■ What to do: What lines of the data include the string "авто"? Copy them all.

■ Information:
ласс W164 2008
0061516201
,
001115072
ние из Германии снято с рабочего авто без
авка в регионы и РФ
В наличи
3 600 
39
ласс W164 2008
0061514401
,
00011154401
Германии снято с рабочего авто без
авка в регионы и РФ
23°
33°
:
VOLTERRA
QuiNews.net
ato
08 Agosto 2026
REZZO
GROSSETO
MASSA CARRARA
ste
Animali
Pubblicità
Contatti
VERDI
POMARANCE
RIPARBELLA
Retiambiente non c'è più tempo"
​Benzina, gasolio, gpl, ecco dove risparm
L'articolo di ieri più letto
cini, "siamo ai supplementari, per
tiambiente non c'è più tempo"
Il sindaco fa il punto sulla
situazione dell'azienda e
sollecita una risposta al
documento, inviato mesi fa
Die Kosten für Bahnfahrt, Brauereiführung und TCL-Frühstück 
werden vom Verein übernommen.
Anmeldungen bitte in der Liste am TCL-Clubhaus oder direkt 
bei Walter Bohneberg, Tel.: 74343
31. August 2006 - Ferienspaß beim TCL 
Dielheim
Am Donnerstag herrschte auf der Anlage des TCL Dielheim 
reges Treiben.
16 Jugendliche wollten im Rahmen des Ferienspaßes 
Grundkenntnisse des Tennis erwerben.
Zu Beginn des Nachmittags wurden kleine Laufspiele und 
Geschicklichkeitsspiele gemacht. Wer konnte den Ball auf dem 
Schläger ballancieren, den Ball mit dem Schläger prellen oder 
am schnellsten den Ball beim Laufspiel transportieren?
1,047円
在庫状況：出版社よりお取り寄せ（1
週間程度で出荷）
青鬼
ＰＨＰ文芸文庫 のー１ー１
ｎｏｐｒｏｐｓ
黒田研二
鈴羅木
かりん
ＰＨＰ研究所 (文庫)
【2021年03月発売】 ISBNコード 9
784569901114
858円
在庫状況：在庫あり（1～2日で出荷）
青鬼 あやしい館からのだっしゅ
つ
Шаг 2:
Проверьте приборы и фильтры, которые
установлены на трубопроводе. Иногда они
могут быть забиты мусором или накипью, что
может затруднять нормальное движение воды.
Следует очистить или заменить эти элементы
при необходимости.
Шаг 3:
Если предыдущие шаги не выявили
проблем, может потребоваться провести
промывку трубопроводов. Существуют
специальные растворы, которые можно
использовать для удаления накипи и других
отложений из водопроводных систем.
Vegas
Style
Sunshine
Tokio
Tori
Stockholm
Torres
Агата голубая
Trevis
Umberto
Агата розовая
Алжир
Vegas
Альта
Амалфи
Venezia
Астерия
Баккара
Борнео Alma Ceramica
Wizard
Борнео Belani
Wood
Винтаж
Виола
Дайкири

■ Reply:
ние из Германии снято с рабочего авто без
Германии снято с рабочего авто без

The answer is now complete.